—Elaine me debe una —murmuró Adam mientras miraba por la ventana de la cocina y veía que entraba un coche en la finca.
Dejaron a Hildy, la señora de la limpieza que había mandado Elaine, haciendo su trabajo, cogieron una cesta con algo de comida y se fueron a la playa. A las dos subieron para que Adam recibiera a Scott Covey tal como habían quedado.
Adam se había duchado y se había puesto unos pantalones cortos y una camiseta; Menley, en cambio, todavía llevaba puesto el bañador y el pareo cuando oyeron llegar el coche de Covey.

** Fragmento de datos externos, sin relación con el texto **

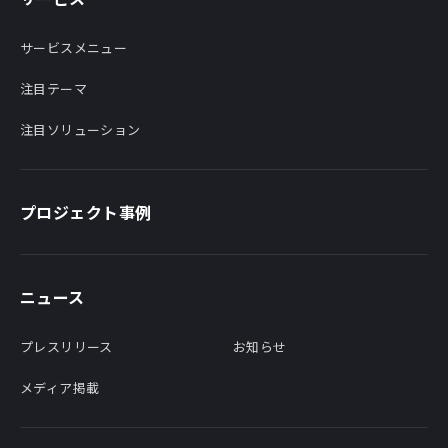
サービスメニュー
注目テーマ
注目ソリューション
プロジェクト事例
ニュース
プレスリリース
お知らせ
メディア掲載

—Me alegro de que haya llegado —le dijo Menley a Adam—. Mientras conversáis dormiré una siesta con Hannah. Quiero estar fresca cuando conozca a todos tus viejos amigos.
Elaine iba a dar una cena informal en su casa en honor de los Nichols y había invitado a algunas de las amistades de Adam en Cape Cod. Éste la cogió por la muñeca y dijo:
—Cuando te digan que eres muy afortunada, haz el favor de no llevarles la contraria.
—¡Oh, Adam!
Sonó el timbre. Menley echó un vistazo al fogón. Imposible coger el biberón de Hannah y estar fuera de la cocina antes de que entrara Scott Covey. Sentía curiosidad por conocer al hombre con quien tanto se identificaba, pero también quería mantenerse al margen por si, por algún motivo, Adam decidía no representarlo. Sin embargo, la curiosidad fue más fuerte y decidió quedarse.
Adam se dirigió con paso decidido hacia la puerta.
El saludo que le dedicó a Scott Covey era cordial pero circunspecto.
Menley se quedó mirando fijamente a Covey. No era de extrañar que Vivian se enamorara de él, pensó de inmediato. Era un hombre asombrosamente atractivo. Tenía unos rasgos fuertes pero armoniosos, su cabello era ondulado y rubio oscuro, y lo llevaba corto; estaba muy moreno. A pesar de que era delgado, sus anchas espaldas daban un toque de vigorosidad a su cuerpo. No obstante, cuando Adam se lo presentó, lo que más la impresionó fueron sus ojos. Eran de un intenso color avellana; pero no fue sólo esto lo que la fascinó, sino que vio en ellos la misma angustia que veía en sus propios ojos cuando se miraba al espejo después de la muerte de Bobby.
«Apuesto mi vida a que es inocente», concluyó. Sostenía a Hannah con el brazo derecho, de modo que, sonriendo, se cambió a la niña de brazo y le alargó la mano.
—Me alegro de conocerlo… —dijo, y luego vaciló. Tenía aproximadamente la misma edad que ella y era amigo de una de las mejores amigas de Adam, de manera que ¿cómo debía tratarlo? De usted sonaba demasiado formal—. Scott —decidió, y cogió el biberón de la niña—. Y ahora Hannah y yo os dejamos hablar. —Volvió a vacilar. Era imposible pasar por alto el motivo por el que estaba allí—. Ya sé que te lo dije por teléfono la otra noche, pero lamento mucho lo de tu mujer.
—Gracias. —La voz de Covey era grave, profunda y musical, de ésas que inspiran confianza, pensó Menley.
Al parecer, Hannah no tenía intención de dormirse. Cuando Menley la acostó, empezó a gritar, a dar manotazos al biberón y a quitarse la sábana de encima a patadas.
—A lo mejor te apunto en una agencia de adopciones —la amenazó Menley con una sonrisa, y se quedó observando la antigua cunita balancín—. Qué raro.
Sobre la cama individual de la habitación había dos almohadas. Puso una en la cuna, depositó sobre ella a la protestona Hannah y la tapó con el ligero edredón. Luego se sentó en el borde de la cama y comenzó a mecer la cuna. Las protestas de Hannah fueron acallándose y al cabo de unos minutos se le cerraron los ojos.
Menley también tenía sueño. «Antes de acostarme debería quitarme este traje de baño —pensó—. Pero está completamente seco, de manera que, ¿qué más da?». Se tumbó y se cubrió con la manta de ganchillo que había doblada a los pies de la cama. Hannah gimoteó.
—Bueno, bueno —murmuró Menley alargando la mano para mecer suavemente la cuna.
Cuando un ruido de pasos ligeros la despertó, no sabía cuánto tiempo había pasado. Al abrir los ojos pensó que debía de haberlo soñado porque no había nadie. Sin embargo, hacía fresco en la habitación. La ventana estaba abierta y debía de haberse levantado un poco de aire. Parpadeó y miró hacia el interior de la cuna. Hannah dormía apaciblemente.
«No te quejarás de las atenciones que recibes —pensó—. Hasta dormida estoy pendiente de ti».
La cunita oscilaba de un lado a otro.